Course blogs or subject blogs?

Thinking about some of the issues I raised about the WHAT of blogs, and thinking about how blogs might be best used in journalism education, specifically how they might be used in our course at UTS, I am becoming increasingly convinced that blogs used across classes over the duration of a degree course may provide a very interesting way forward.

If students were encouraged to establish a blog at the beginning of their course and continued to use it to post research notes, stories and reflections throughout their three year degree this would become a unique and powerful teaching and learning tool. The blog would evolve together with (and record) the student’s learning and practice experience. Then both the WHAT and the HOW of blogs becomes easier to analyse.

* Students grow into blogging and gradually figure out WHAT it is best for them to blog and how;
* Connections in the course blogsphere develop organically over time;
* It becomes a metalearning tool that allows students to make connections across subjects;
* It has the potential to contribute to a department wide sense of learning community.

For journalism students this approach has particular advantages:

* It encourages the habit of writing;
* It provides a personal publication space over which they have journalistic control;
* It provides an immediate portfolio of work for future job hunting;
* It provides a single space which links the practice based elements of the course and the theory based units

One of the particular advantages of an ongoing course blog, as opposed to a time specific subject blog, is that it takes better advantage of the blog form – a form of research and publication that is episodic, cumulative and open-ended. But it can also provide a place to house certain projects and more “finished” pieces of work. Thus it offers unique opportunities that are not usually provided by traditional forms of essay writing and other assessed work.

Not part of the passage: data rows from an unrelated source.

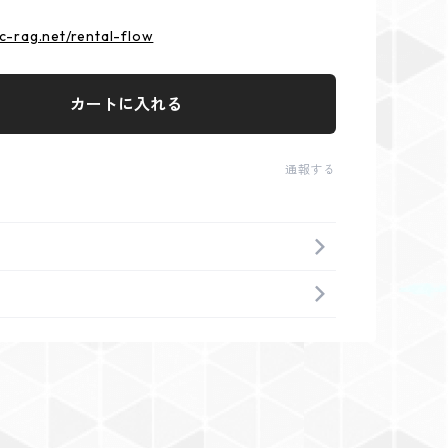
ic-rag.net/rental-flow
カートに入れる
通報する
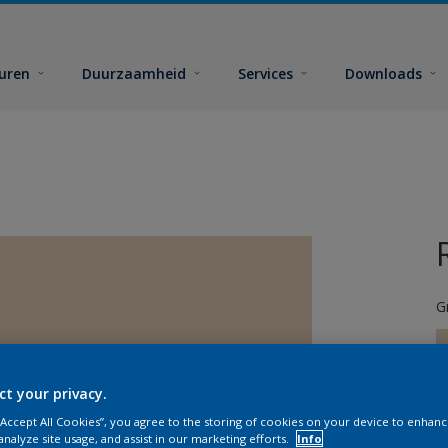
euren
Duurzaamheid
Services
Downloads
G
ct your privacy.
 “Accept All Cookies”, you agree to the storing of cookies on your device to enhanc
G
analyze site usage, and assist in our marketing efforts.
Info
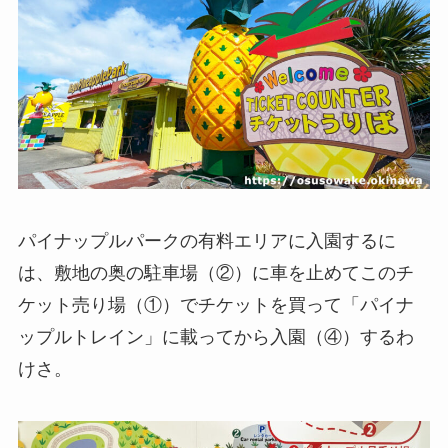
パイナップルパークの有料エリアに入園するに
は、敷地の奥の駐車場（②）に車を止めてこのチ
ケット売り場（①）でチケットを買って「パイナ
ップルトレイン」に載ってから入園（④）するわ
けさ。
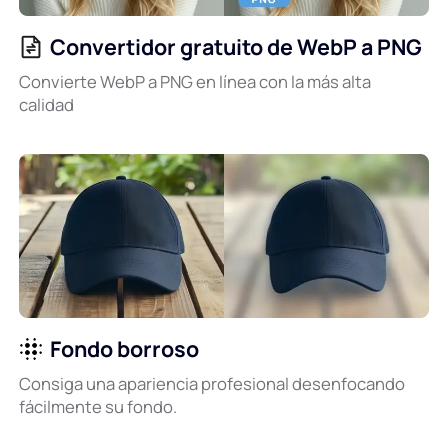
Convertidor gratuito de WebP a PNG
Convierte WebP a PNG en línea con la más alta
calidad
Fondo borroso
Consiga una apariencia profesional desenfocando
fácilmente su fondo.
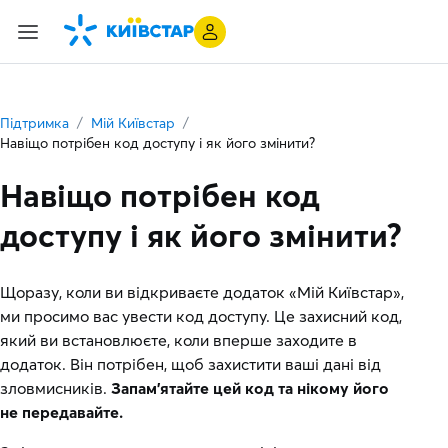
Підтримка
Мій Київстар
Навіщо потрібен код доступу і як його змінити?
Навіщо потрібен код
доступу і як його змінити?
Щоразу, коли ви відкриваєте додаток «Мій Київстар»,
ми просимо вас увести код доступу. Це захисний код,
який ви встановлюєте, коли вперше заходите в
додаток. Він потрібен, щоб захистити ваші дані від
зловмисників.
Запам’ятайте цей код та нікому його
не передавайте.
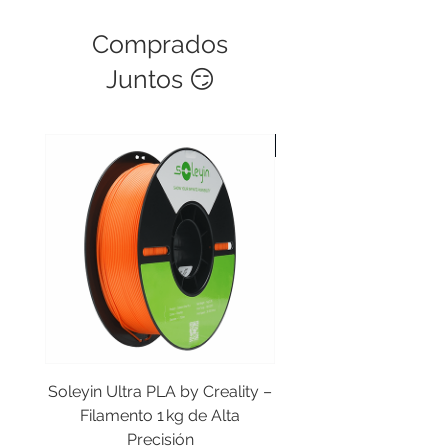
Comprados
Juntos 😏
Soleyin Ultra PLA by Creality –
Filamento CR-PLA Cr
Filamento 1 kg de Alta
Rojo Fresa Mate 1kg 
Precisión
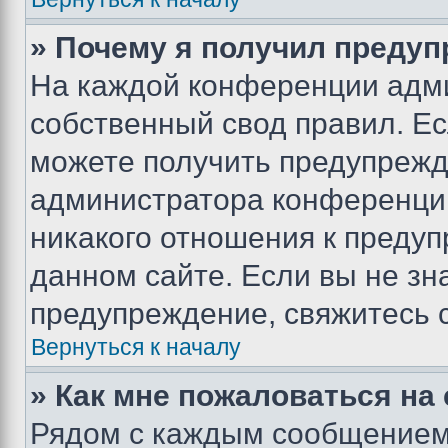
» Почему я получил преду
На каждой конференции адм
собственный свод правил. Е
можете получить предупрежде
администратора конференции
никакого отношения к преду
данном сайте. Если вы не зна
предупреждение, свяжитесь 
Вернуться к началу
» Как мне пожаловаться н
Рядом с каждым сообщением 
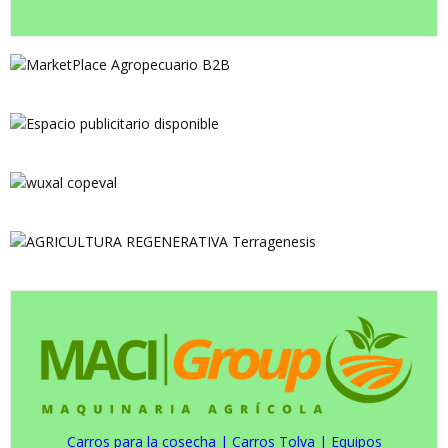
Carros para la cosecha
|
Carros Tolva
|
Equipos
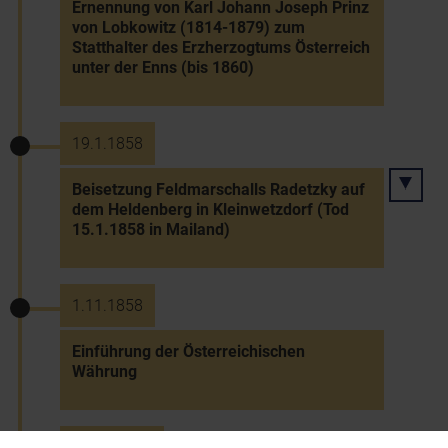
Ernennung von Karl Johann Joseph Prinz
von Lobkowitz (1814-1879) zum
Statthalter des Erzherzogtums Österreich
unter der Enns (bis 1860)
19.1.1858
Beisetzung Feldmarschalls Radetzky auf
dem Heldenberg in Kleinwetzdorf (Tod
15.1.1858 in Mailand)
1.11.1858
Einführung der Österreichischen
Währung
15.12.1858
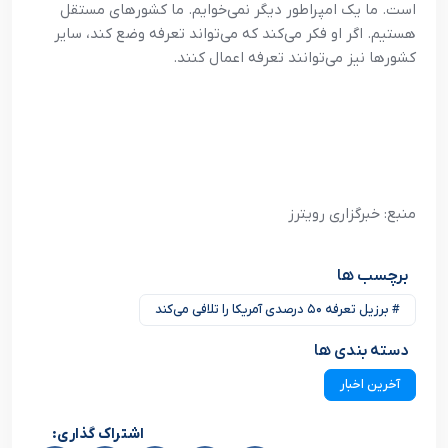
است. ما یک امپراطور دیگر نمی‌خوایم. ما کشورهای مستقل
هستیم. اگر او فکر می‌کند که می‌تواند تعرفه وضع کند، سایر
کشورها نیز می‌توانند تعرفه اعمال کنند.
منبع: خبرگزاری رویترز
برچسب ها
# برزیل تعرفه ۵۰ درصدی آمریکا را تلافی می‌کند
دسته بندی ها
آخرین اخبار
اشتراک گذاری:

If conceived in this way, as a personal course archive, then other differences with traditional CMS tools such as threaded discussions also come into focus. The discussion that occurs on a class discussion board has no permanent archival value, it is by nature ephemeral and is perhaps valued by students as such. However if they conceive of their posts as part of a permanent archive which interacts with the permanent archive of other students perhaps this will lead to their valuing the discussion in new and different ways. What the effect of this might be, of course, is unknown but it seems reasonable to hypothesise that this may well lead to a greater sense of ownership and involvement in the generation of ideas.

There are a whole range of interface issues that would need to be worked out – how permanent individual blogs might be linked in to aggregating class front pages for example – but I am sure there are nifty technical solutions.